→ Data to use
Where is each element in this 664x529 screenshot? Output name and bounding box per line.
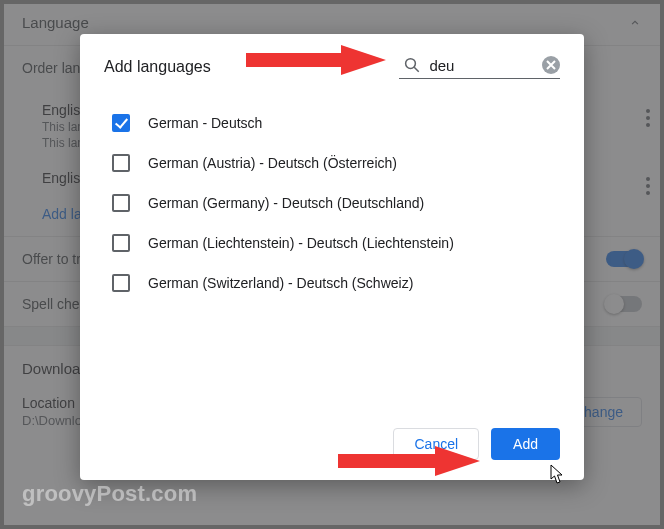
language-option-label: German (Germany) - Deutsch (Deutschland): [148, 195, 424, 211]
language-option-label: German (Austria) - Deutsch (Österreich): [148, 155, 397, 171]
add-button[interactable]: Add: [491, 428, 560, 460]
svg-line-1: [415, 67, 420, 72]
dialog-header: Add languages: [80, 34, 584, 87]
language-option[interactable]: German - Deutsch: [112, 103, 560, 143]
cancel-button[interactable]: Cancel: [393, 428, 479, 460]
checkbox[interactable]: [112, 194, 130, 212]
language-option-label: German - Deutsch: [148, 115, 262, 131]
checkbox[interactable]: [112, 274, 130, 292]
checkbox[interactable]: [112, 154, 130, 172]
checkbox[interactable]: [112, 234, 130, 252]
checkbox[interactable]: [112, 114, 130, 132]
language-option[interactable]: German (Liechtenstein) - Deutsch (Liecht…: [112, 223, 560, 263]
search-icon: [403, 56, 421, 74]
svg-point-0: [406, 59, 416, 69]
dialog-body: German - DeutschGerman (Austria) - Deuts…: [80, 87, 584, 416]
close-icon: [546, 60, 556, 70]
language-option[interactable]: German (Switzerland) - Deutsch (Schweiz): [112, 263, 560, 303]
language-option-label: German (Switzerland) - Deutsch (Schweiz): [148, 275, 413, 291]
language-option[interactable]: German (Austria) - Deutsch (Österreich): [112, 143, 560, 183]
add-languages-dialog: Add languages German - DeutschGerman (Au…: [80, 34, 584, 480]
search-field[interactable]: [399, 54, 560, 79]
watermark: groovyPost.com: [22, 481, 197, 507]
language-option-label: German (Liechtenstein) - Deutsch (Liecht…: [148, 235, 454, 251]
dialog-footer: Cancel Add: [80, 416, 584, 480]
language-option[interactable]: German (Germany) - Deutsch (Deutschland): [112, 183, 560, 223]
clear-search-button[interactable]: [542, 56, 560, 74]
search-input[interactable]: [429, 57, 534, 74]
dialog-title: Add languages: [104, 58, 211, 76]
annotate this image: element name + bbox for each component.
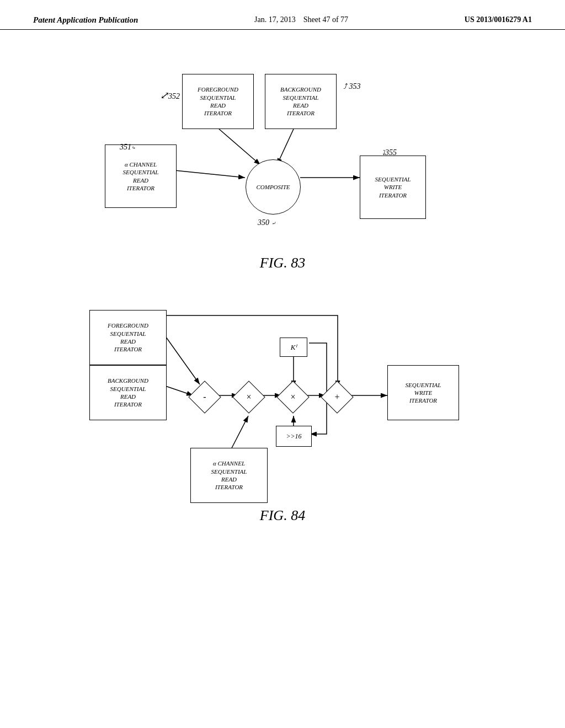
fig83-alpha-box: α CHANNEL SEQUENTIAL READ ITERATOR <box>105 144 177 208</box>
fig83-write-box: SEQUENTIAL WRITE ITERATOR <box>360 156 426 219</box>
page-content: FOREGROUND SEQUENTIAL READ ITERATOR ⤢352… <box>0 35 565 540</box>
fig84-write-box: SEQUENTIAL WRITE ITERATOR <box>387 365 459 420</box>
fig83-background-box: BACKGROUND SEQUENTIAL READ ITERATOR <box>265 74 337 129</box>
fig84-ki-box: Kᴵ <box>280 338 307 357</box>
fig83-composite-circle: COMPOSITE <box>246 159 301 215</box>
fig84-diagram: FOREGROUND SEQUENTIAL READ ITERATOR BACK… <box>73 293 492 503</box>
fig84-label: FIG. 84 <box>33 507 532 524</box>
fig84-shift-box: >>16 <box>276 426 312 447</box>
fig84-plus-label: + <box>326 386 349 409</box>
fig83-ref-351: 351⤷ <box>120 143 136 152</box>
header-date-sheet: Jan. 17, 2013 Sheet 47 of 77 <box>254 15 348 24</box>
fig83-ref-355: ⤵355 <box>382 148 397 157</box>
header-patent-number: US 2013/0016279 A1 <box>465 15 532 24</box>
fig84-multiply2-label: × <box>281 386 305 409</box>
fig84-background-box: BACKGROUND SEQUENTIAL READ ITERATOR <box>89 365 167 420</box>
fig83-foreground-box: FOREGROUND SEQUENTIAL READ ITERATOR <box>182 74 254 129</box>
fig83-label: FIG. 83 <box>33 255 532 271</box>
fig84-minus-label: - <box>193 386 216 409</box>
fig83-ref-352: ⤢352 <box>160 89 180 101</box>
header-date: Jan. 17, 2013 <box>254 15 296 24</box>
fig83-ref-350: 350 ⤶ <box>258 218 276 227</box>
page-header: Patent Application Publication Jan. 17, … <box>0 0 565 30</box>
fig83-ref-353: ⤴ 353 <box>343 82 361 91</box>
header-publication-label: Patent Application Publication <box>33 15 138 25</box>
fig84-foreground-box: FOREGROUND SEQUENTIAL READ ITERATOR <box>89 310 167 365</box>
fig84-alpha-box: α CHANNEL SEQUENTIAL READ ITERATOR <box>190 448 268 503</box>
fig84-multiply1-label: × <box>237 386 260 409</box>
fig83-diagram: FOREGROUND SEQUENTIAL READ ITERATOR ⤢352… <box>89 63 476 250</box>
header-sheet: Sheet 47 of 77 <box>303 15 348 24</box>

→ Requirement
Among the records, find each line where the word "Switzerland" occurs, and copy it.

→ Expected answer
language-option[interactable]: German (Switzerland) - Deutsch (Schweiz): [112, 263, 560, 303]
language-option-label: German (Switzerland) - Deutsch (Schweiz): [148, 275, 413, 291]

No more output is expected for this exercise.